Er zijn heel wat redenen waarom alles wat bio is in de lift zit. Het ethisch aspect speelt een rol, net zoals het toenemend aantal allergische reacties en ook een zeker wantrouwen -dat niet altijd rationeel is- ten aanzien van technische vooruitgang. Wat ook een rol speelt bij het toenemend succes is dat een aantal actrices en andere sterren zweren bij een of ander bioproduct. 



*In de lift* 

De markt van de bioscosmetica kent vandaag een enorme groei. Die groei is zo groot dat zelfs grote, traditionele cosmeticabedrijven overwegen om ook op de markt te komen met een eigen biomerk, naast hun eigen aanbod. 

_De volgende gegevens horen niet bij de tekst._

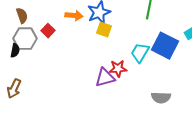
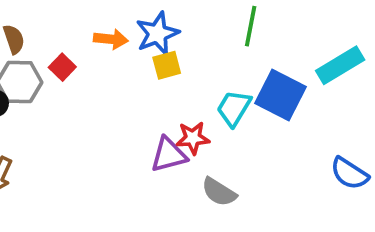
yellow square: (104, 30) -> (167, 65), turned -35
gray semicircle: (161, 98) -> (219, 192), moved, turned 30

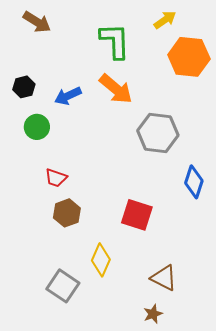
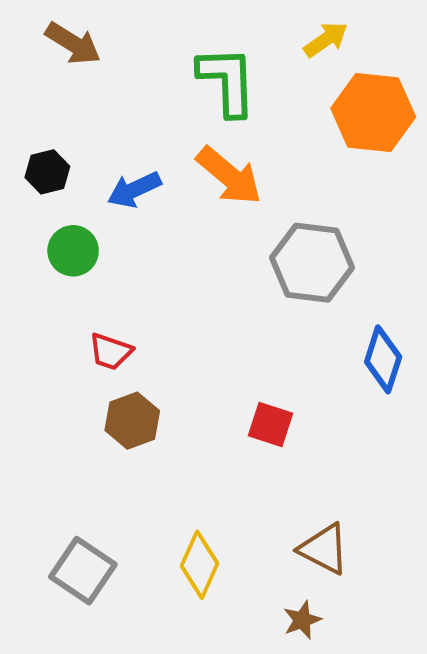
red square: (137, 215) -> (271, 425), size x0.7
yellow diamond: (101, 260) -> (199, 565), moved
gray square: (63, 286) -> (83, 571), moved

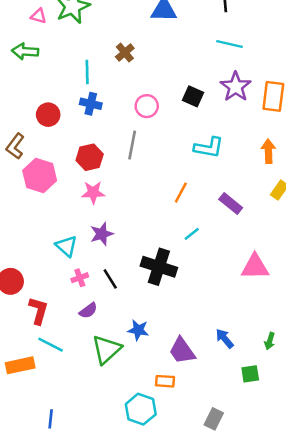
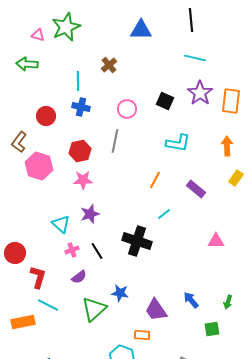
pink triangle: (255, 267) -> (216, 241), size x0.7

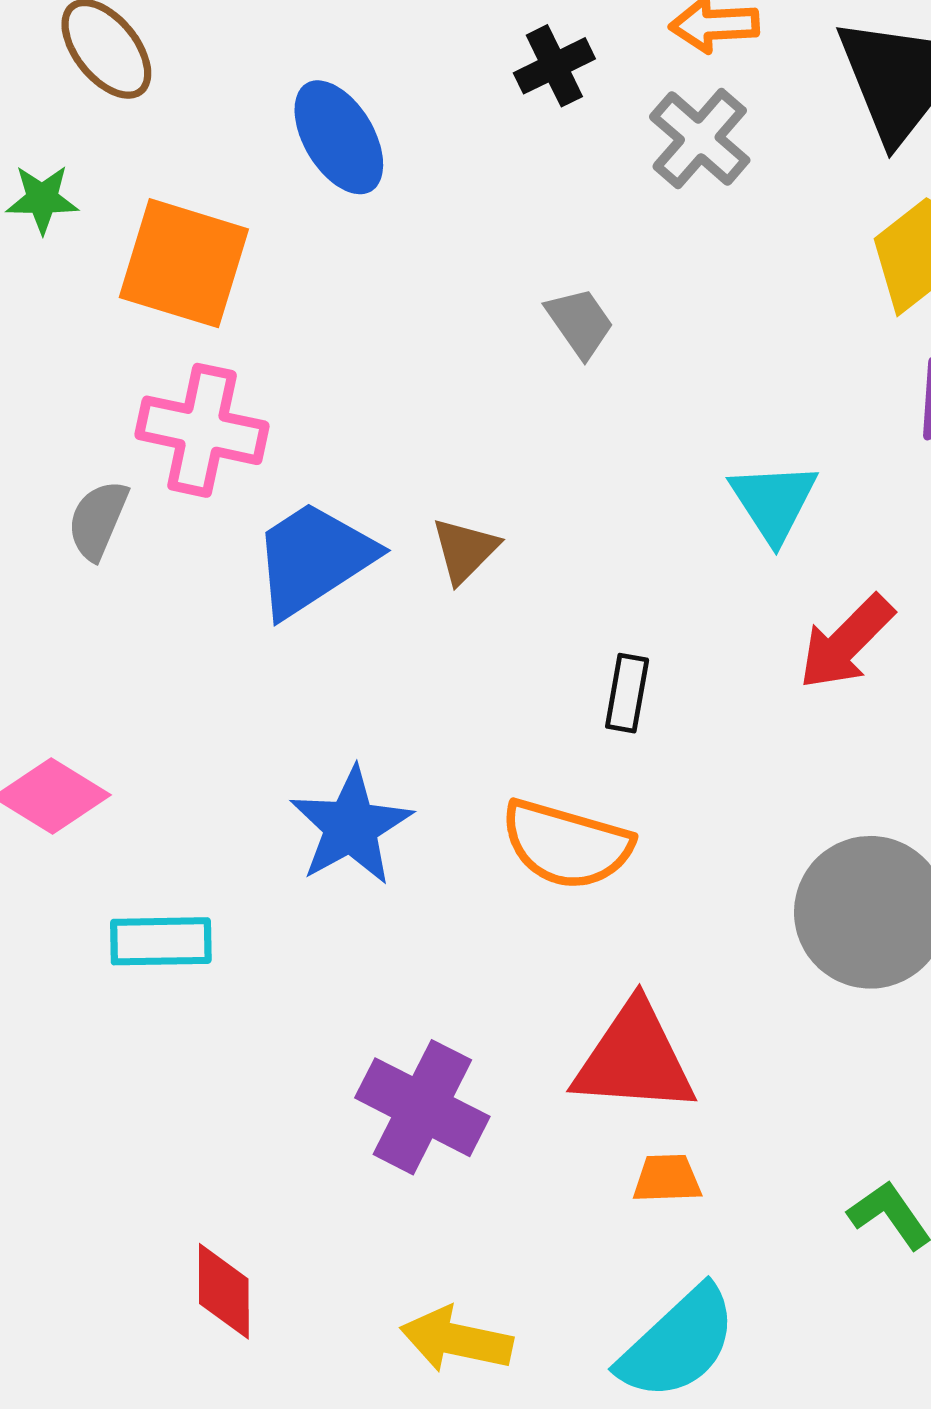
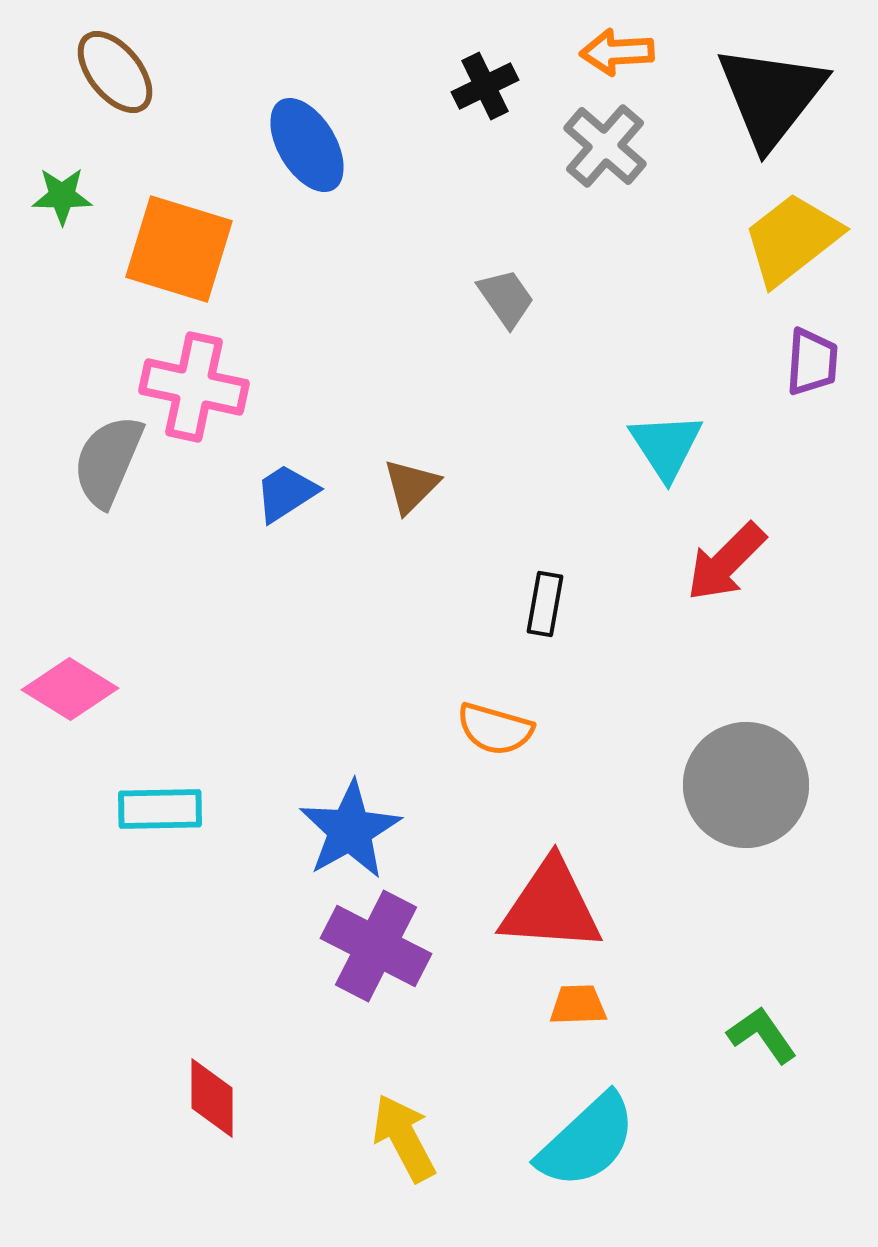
gray semicircle: (98, 520) -> (108, 461), size x1.4
blue trapezoid: (313, 559) -> (286, 493), size x0.6
blue star: (351, 826) -> (350, 830), moved
orange semicircle: (567, 844) -> (495, 729), size x0.7
yellow arrow: (456, 1340) -> (404, 1138), turned 50

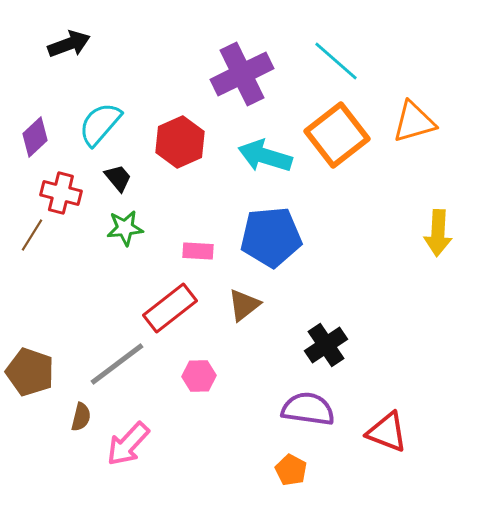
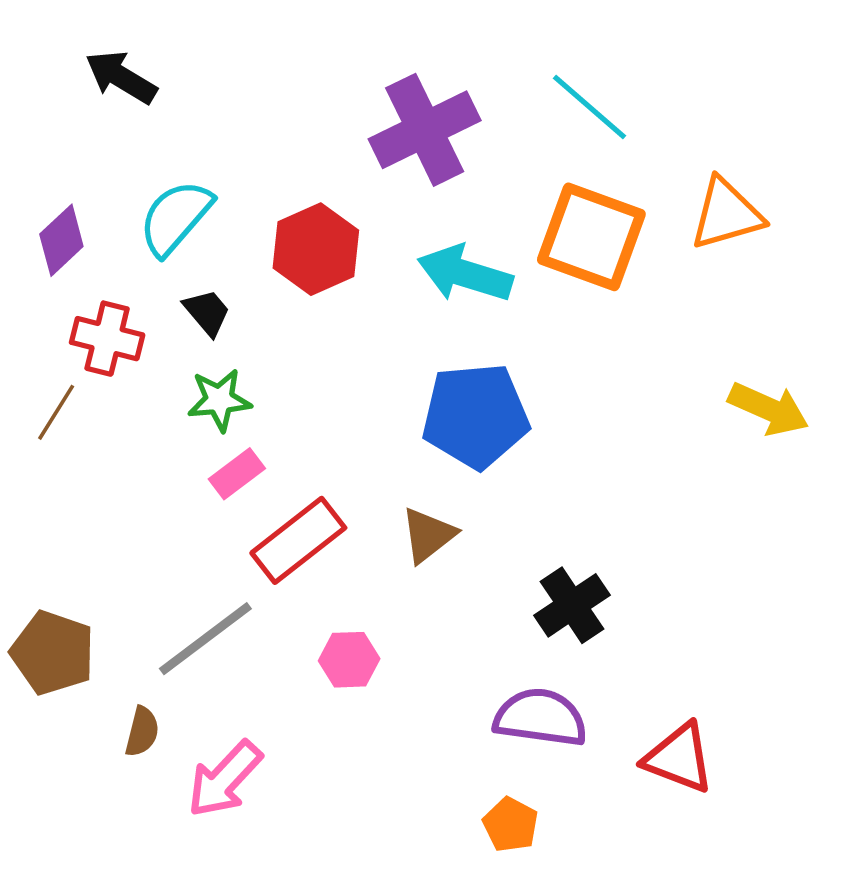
black arrow: (69, 44) -> (121, 77), turned -129
orange square: (337, 135) -> (591, 237), turned -32
yellow arrow: (438, 233) -> (769, 409), turned -69
pink rectangle: (198, 251) -> (237, 474), moved, turned -40

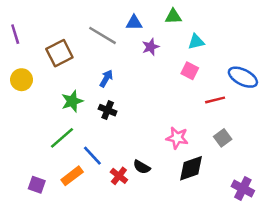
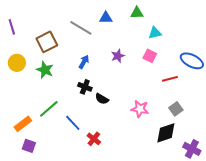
purple star: (151, 47) -> (118, 56), moved
green star: (72, 101) -> (45, 70), moved, turned -30
black semicircle: (142, 167) -> (102, 99), moved
black diamond: (191, 168) -> (166, 133), moved
orange rectangle: (72, 176) -> (23, 124), moved

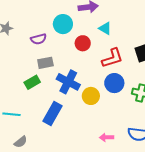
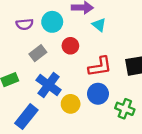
cyan triangle: (105, 28) -> (99, 25), moved
purple semicircle: (38, 39) -> (25, 24), moved
gray rectangle: (45, 63) -> (38, 53), moved, turned -35

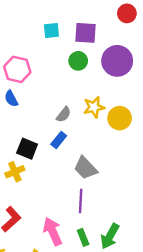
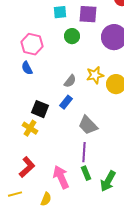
green circle: (78, 61) -> (72, 36), moved
yellow cross: (15, 172) -> (30, 128), turned -35
green rectangle: (83, 237) -> (86, 173), moved

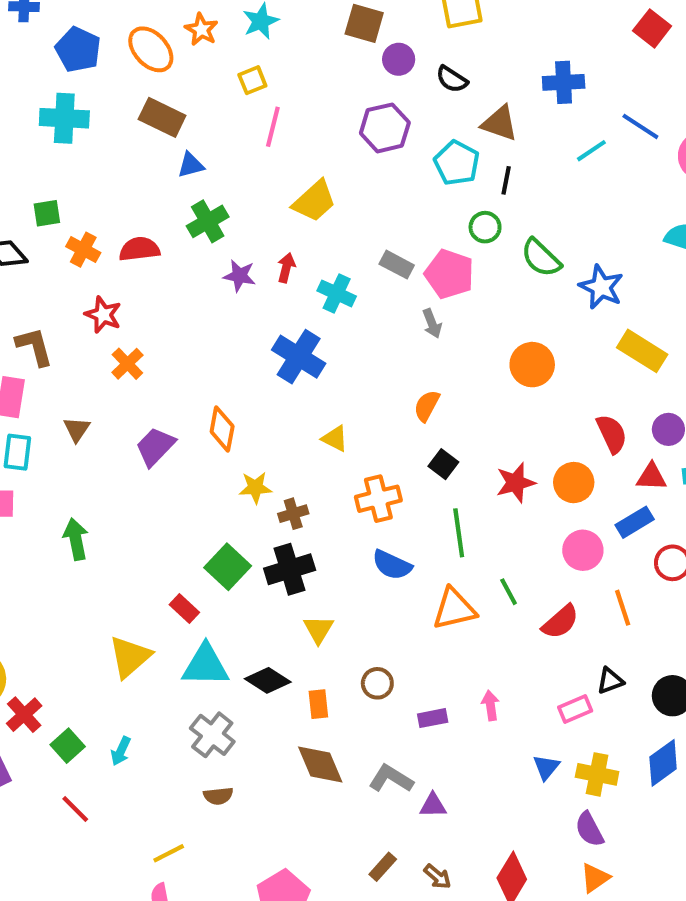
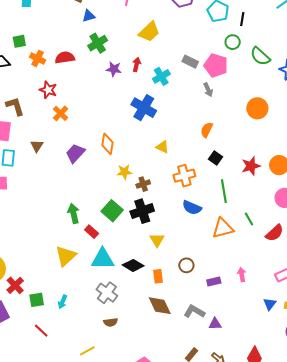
cyan cross: (337, 293) -> (161, 76), turned 36
green arrow: (76, 539) -> (73, 213), moved
green square: (68, 746) -> (37, 300), turned 35

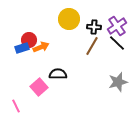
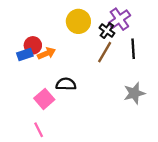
purple cross: (117, 26) -> (119, 19), moved
black cross: (94, 27) -> (107, 31), turned 32
black line: (117, 43) -> (133, 49), turned 42
pink line: (16, 106) -> (39, 130), moved

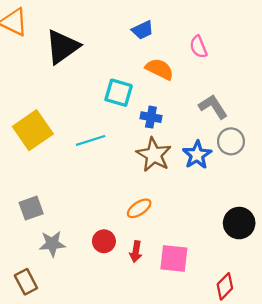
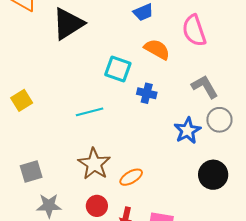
pink semicircle: (198, 47) -> (194, 31), size x1.5
yellow square: (33, 130) -> (22, 100), moved, size x0.6
brown star: (154, 155) -> (94, 164), moved
black circle: (239, 223) -> (213, 175), moved

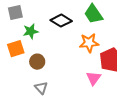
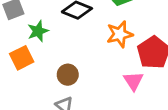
brown circle: (37, 62) -> (68, 75), moved

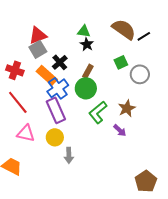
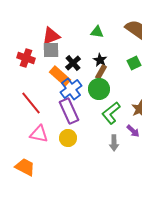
black star: (87, 44) -> (100, 60), moved
gray square: (38, 49) -> (51, 50), turned 30
red cross: (15, 70) -> (26, 58), moved
gray arrow: (69, 155) -> (114, 143), moved

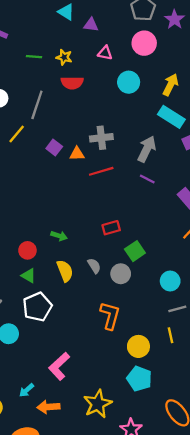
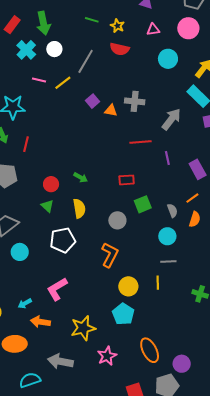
pink triangle: (105, 53) -> (153, 30), turned -32
red line: (101, 171) -> (141, 142), moved
purple line: (147, 179) -> (167, 158), moved, turned 40
gray semicircle: (94, 266) -> (172, 211), moved
gray circle: (121, 274) -> (117, 220), moved
white pentagon: (37, 307) -> (63, 240), moved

Maar je mag iets niet zomaar bio noemen en sommige benamingen kunnen tot verwarring leiden. Zo mag bijvoorbeeld een product dat een minstens 1% van een natuurlijk ingrediënt bevat zich al ‘natuurlijk’ noemen, ook al is de resterende 99% puur industrieel. Om het noorden niet te verliezen, kan men maar beter een beroep doen op erkende labels, maar die moet u dan wel kennen.

*
Twee logo’s* 

Volgens de organisaties Ecocert en Cosmebio kan een cosmetisch product zich ofwel omschrijven als Bio, ofwel als Eco. Om een van beide labels te mogen dragen, mag een product niet meer dan 5% synthetische ingrediënten bevatten.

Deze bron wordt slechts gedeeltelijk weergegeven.